Enviro Groups Say DOGE Teams Are Violating Transparency Law

By Juan-Carlos Rodriguez

Law360 (March 3, 2025, 5:55 PM EST) — Five federal agencies are violating their legal obligations to provide transparency about their connection to the Elon Musk-headed entity that’s leading the Trump administration’s effort to reduce government staffing and spending levels, environmentalists said in a D.C. federal lawsuit filed Monday.

The Center for Biological Diversity said that the U.S. departments of the Interior, Agriculture, Transportation and Commerce as well as the U.S. Environmental Protection Agency are not complying with the Federal Advisory Committee Act’s requirements regarding teams they’ve assembled to report to the newly created Department of Government Efficiency.

President Donald Trump on his first day in office renamed the U.S. Digital Service to be the Department of Governmental Efficiency, or DOGE, which the billionaire Musk has led in efforts to gather information about governmental agency staff and spending. Agency leaders have responded to information gathered by and instructions from DOGE by freezing grants, firing workers and taking other steps to cut back their activities.

Trump also ordered each federal agency head to create a “DOGE team” that coordinates with the main office.
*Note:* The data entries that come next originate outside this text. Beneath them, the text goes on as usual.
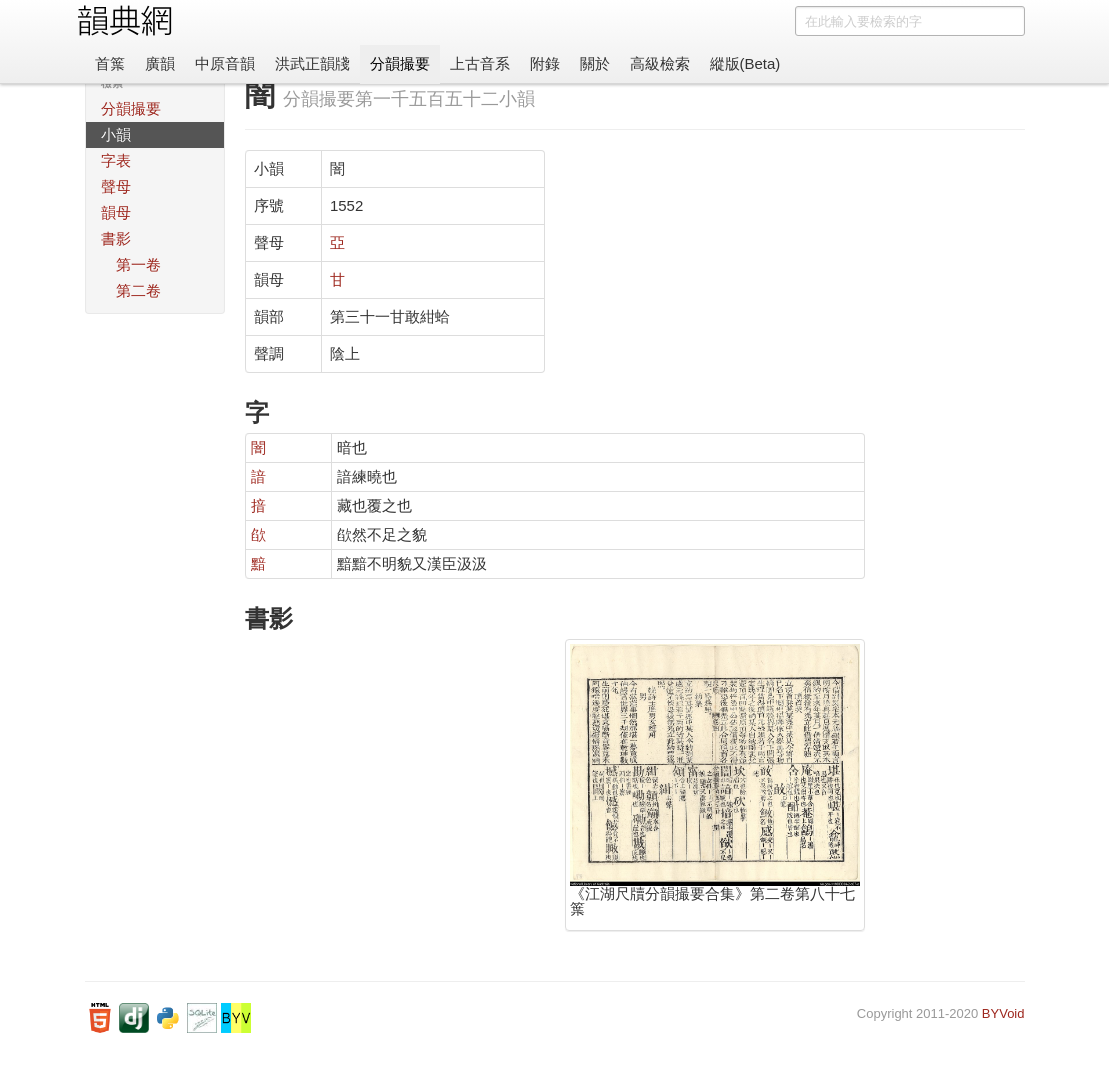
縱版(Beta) (745, 63)
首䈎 (110, 63)
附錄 (545, 63)
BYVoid (1003, 1013)
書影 (116, 238)
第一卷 (138, 264)
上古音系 (480, 63)
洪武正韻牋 (312, 63)
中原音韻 (225, 63)
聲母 (116, 186)
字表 (116, 160)
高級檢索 (660, 63)
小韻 (116, 134)
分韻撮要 (400, 63)
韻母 (116, 212)
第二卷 (138, 290)
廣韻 (160, 63)
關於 (595, 63)
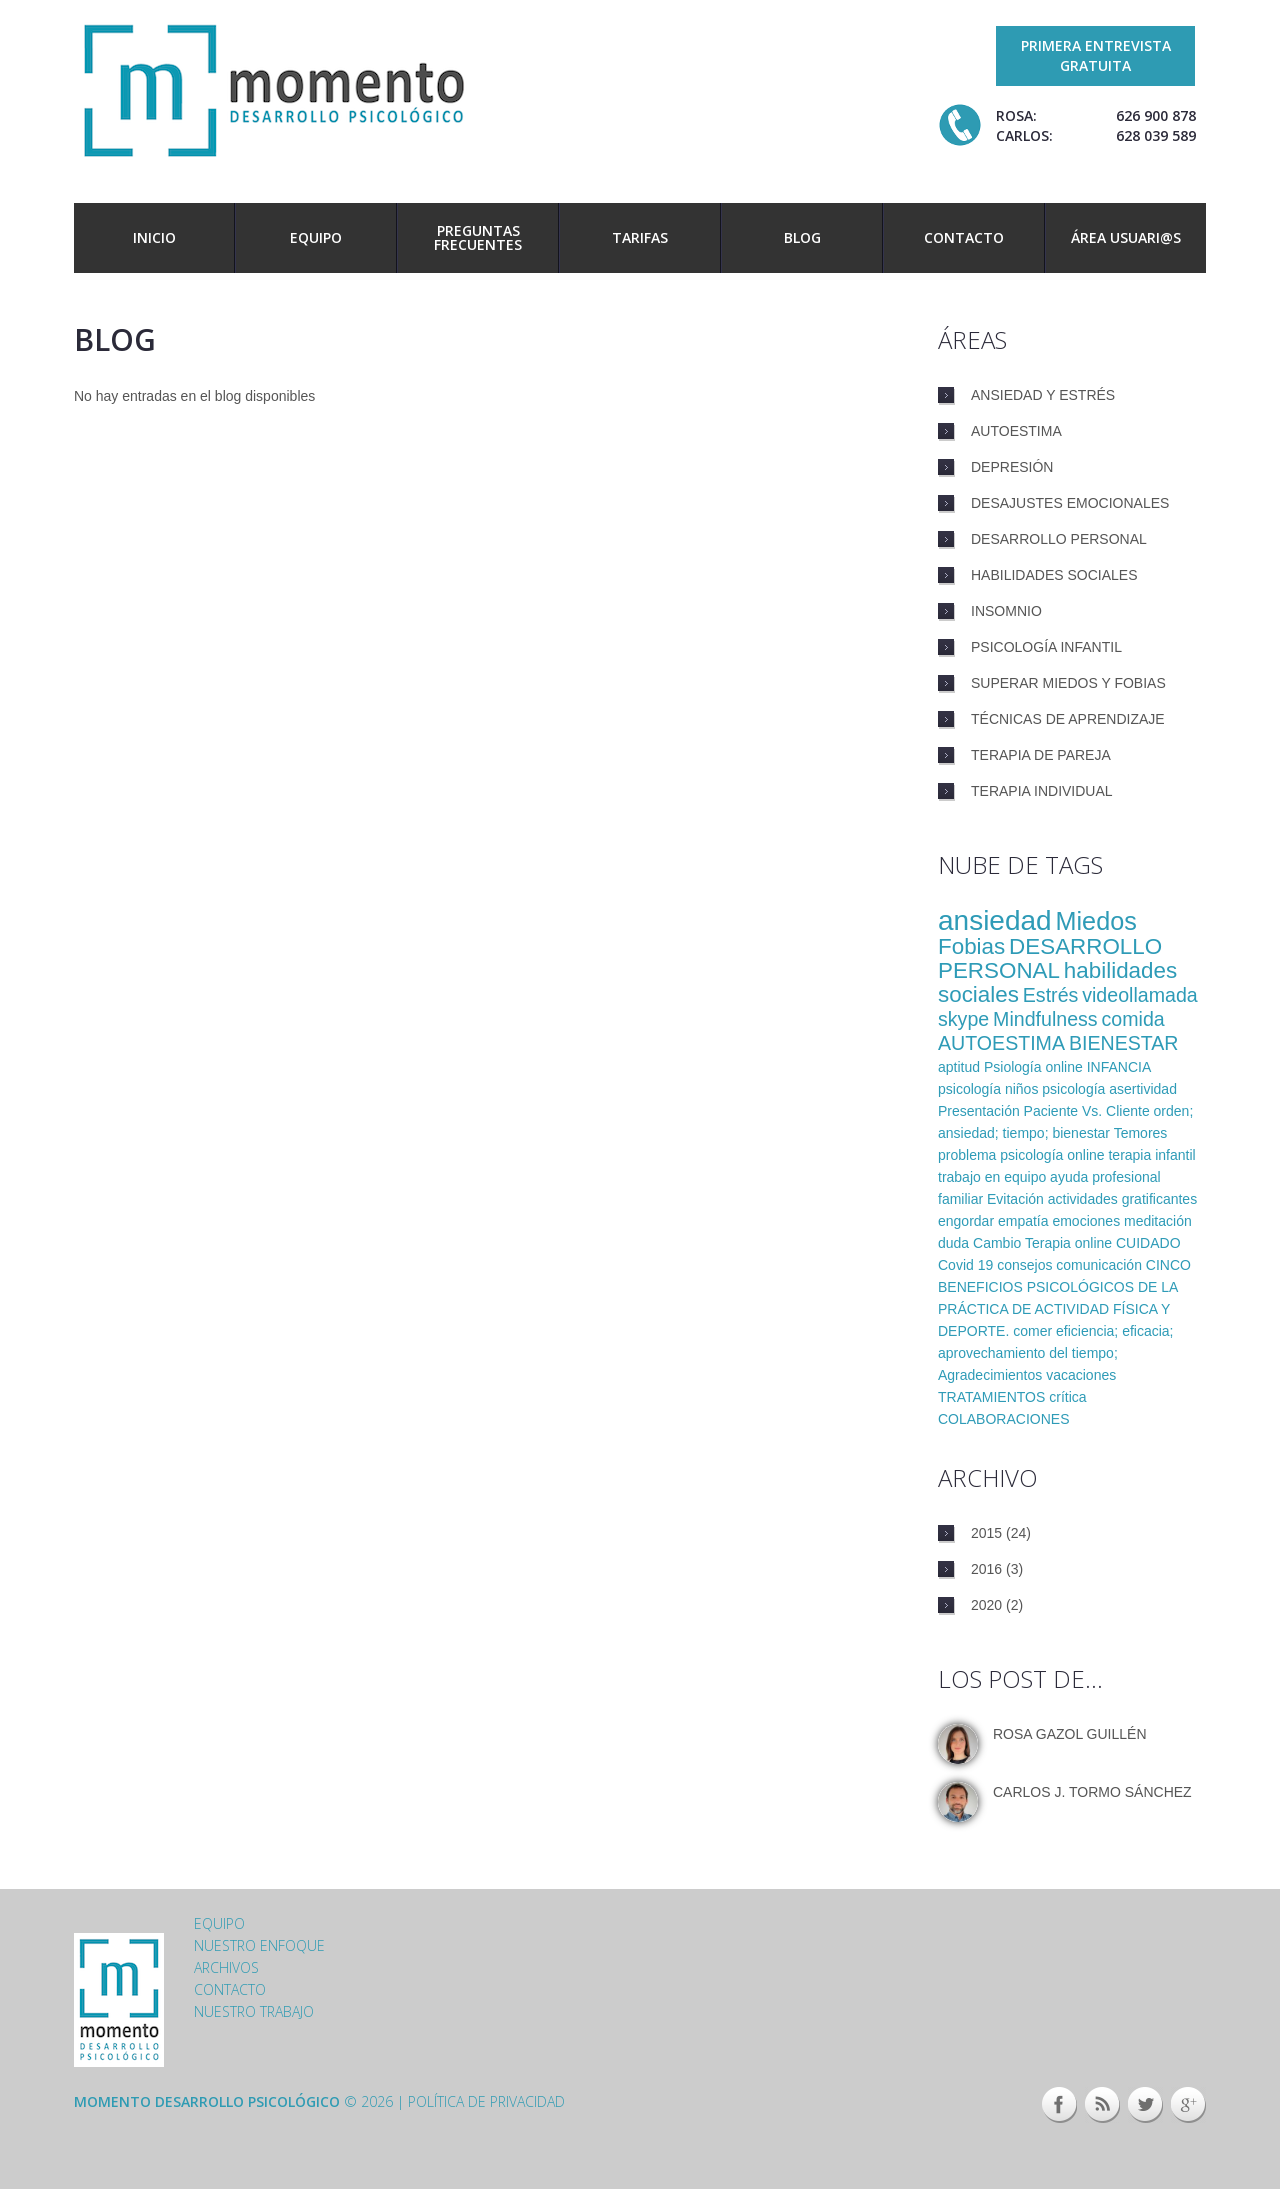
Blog (802, 237)
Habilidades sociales (1054, 575)
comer (1032, 1331)
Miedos (1096, 921)
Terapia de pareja (1041, 755)
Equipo (316, 237)
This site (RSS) (1102, 2105)
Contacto (964, 237)
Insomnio (1006, 611)
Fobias (971, 946)
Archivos (226, 1967)
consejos (1024, 1265)
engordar (966, 1221)
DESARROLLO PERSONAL (1050, 958)
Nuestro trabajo (254, 2011)
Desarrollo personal (1059, 539)
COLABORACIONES (1003, 1419)
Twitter (1145, 2105)
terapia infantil (1151, 1155)
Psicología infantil (1046, 647)
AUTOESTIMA (1001, 1043)
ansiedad (995, 920)
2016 (986, 1569)
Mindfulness (1045, 1019)
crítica (1067, 1397)
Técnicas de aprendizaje (1068, 719)
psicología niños (988, 1089)
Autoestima (1016, 431)
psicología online (1052, 1155)
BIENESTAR (1124, 1043)
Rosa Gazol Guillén (1070, 1734)
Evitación (1015, 1199)
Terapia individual (1042, 791)
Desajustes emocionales (1070, 503)
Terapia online (1068, 1243)
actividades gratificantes (1122, 1199)
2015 (986, 1533)
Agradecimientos (990, 1375)
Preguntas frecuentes (478, 237)
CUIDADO (1148, 1243)
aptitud (959, 1067)
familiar (960, 1199)
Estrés (1051, 995)
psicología (1073, 1089)
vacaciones (1081, 1375)
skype (963, 1019)
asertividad (1143, 1089)
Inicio (154, 237)
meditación (1158, 1221)
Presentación (979, 1111)
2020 (986, 1605)
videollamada (1139, 995)
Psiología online (1033, 1067)
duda (953, 1243)
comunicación (1099, 1265)
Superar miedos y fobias (1068, 683)
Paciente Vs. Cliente (1087, 1111)
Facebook (1059, 2105)
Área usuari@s (1126, 237)
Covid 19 (965, 1265)
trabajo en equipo (992, 1177)
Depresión (1012, 467)
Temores (1141, 1133)
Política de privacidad (486, 2101)
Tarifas (640, 237)
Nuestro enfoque (259, 1945)
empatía (1023, 1221)
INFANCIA (1119, 1067)
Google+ (1188, 2105)
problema (967, 1155)
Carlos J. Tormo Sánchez (1092, 1792)
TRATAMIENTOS (991, 1397)
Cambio (997, 1243)
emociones (1086, 1221)
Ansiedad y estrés (1043, 395)
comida (1133, 1019)
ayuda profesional (1105, 1177)
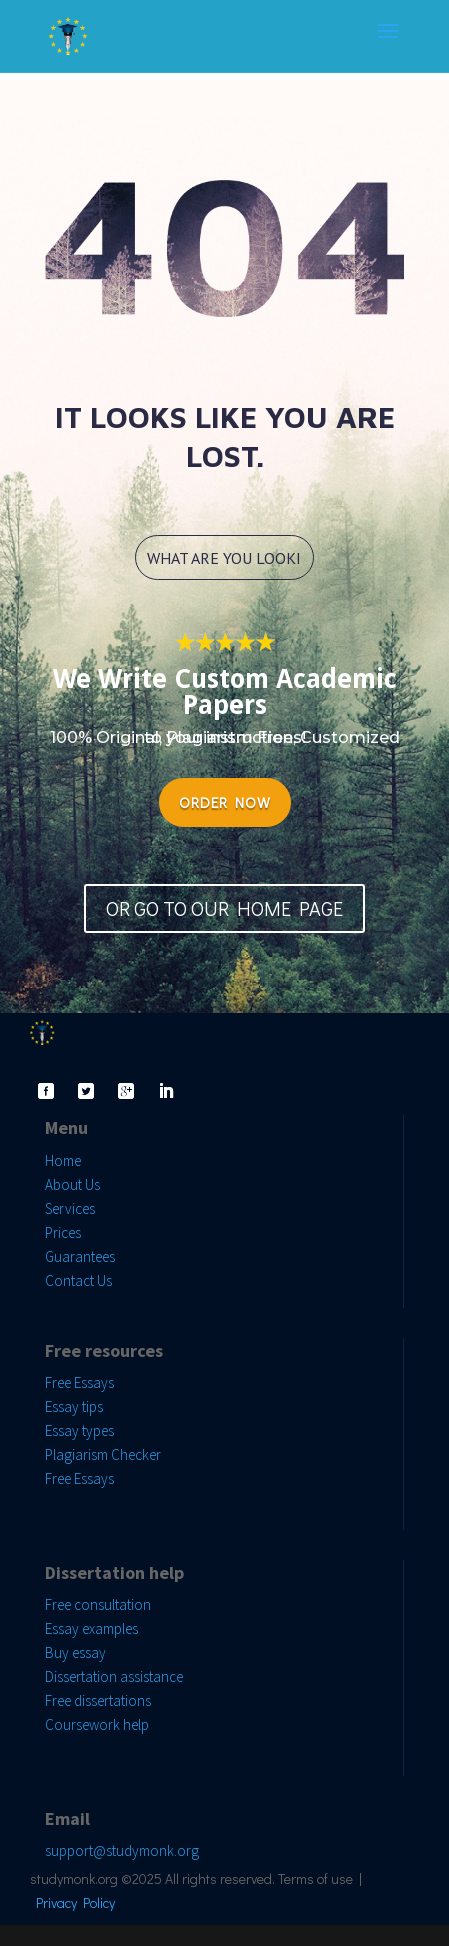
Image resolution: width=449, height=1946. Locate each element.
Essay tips (74, 1406)
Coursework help (97, 1724)
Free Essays (79, 1382)
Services (70, 1208)
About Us (72, 1184)
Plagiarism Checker (103, 1454)
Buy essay (75, 1652)
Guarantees (80, 1256)
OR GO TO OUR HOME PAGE (224, 908)
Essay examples (91, 1628)
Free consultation (98, 1604)
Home (63, 1160)
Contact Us (78, 1280)
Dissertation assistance (114, 1676)
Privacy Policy (75, 1902)
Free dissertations (98, 1700)
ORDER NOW (225, 802)
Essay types (79, 1430)
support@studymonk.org (122, 1850)
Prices (63, 1232)
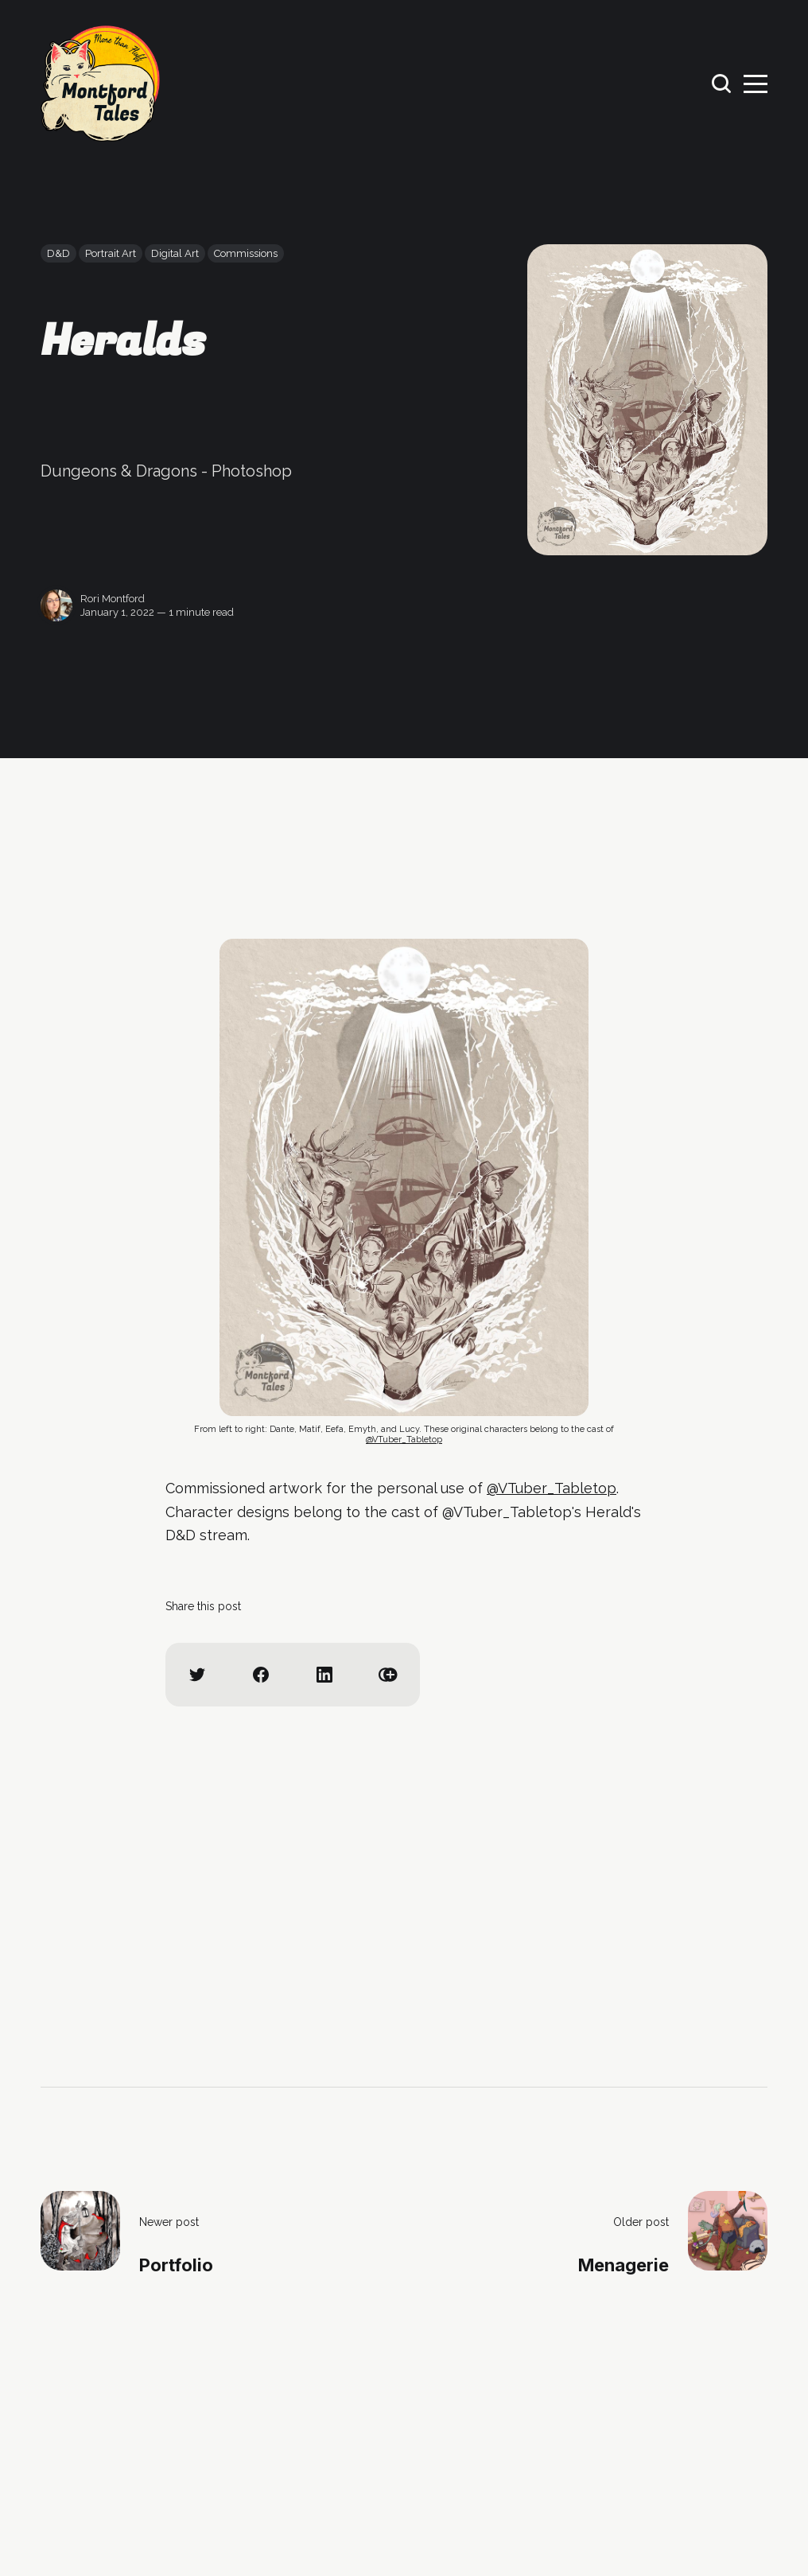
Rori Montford (112, 599)
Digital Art (175, 253)
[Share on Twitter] (197, 1674)
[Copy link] (388, 1674)
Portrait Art (110, 253)
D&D (58, 253)
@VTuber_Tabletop (404, 1439)
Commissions (246, 253)
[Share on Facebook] (261, 1674)
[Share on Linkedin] (324, 1674)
And that’s where the agencies have violated FACA, the center said in its complaint.

The DOGE teams are actually advisory committees as defined by FACA, so they’re required to file a charter with the head of the agency to whom the committee reports setting forth, among other information, the committee’s objectives and the scope of its activity, and a description of the duties for which the committee is responsible and the authority for those duties, the center said.

But none of the agencies have done any of that, it said.

FACA also requires “the membership of the advisory committee … to be fairly balanced in terms of the points of view represented and the functions to be performed by the advisory committee,” which has also been ignored, the center said in its complaint.

“That is especially critical here given Mr. Musk’s control over DOGE’s efforts to reform our government and his influence over the DOGE teams that will be implementing the ‘DOGE agenda’ from within the agencies, which includes across-the-board regulatory recissions, administrative reductions of the federal work-force, and massive spending reductions to the federal budget,” it said.

The complaint said that Musk and other billionaires and tech executives stand to benefit personally and financially from the DOGE teams’ work, including by securing government contracts, eliminating environmental rules that apply to their companies, and reducing the government’s regulatory capacity and authority, including by targeting specific agencies, statutes and spending decisions that affect their businesses.

“Elon Musk and his hacker minions are tearing apart the federal agencies that protect our public lands, keep our air and water clean, and conserve our most cherished wildlife. The public has every right to know why they’re waging this cruel war on our environment,” Brett Hartl, government affairs director at the Center for Biological Diversity, said in a statement Monday. “Musk has shown that he can and will destroy a federal agency in a single weekend. If his deranged antics are allowed to continue, we might never be able to fix the damage to America’s environment.”

The Interior Department and EPA declined to comment Monday. The other agencies and the White House did not respond to requests for comment.

The Center for Biological Diversity is represented in-house by Lauren A. Parker and Jared Margolis.

Counsel information for the agencies was not available Monday.

The case is Center for Biological Diversity v. U.S. Department of the Interior et al., case number 1:25-cv-00612, in the U.S. District Court for the District of Columbia.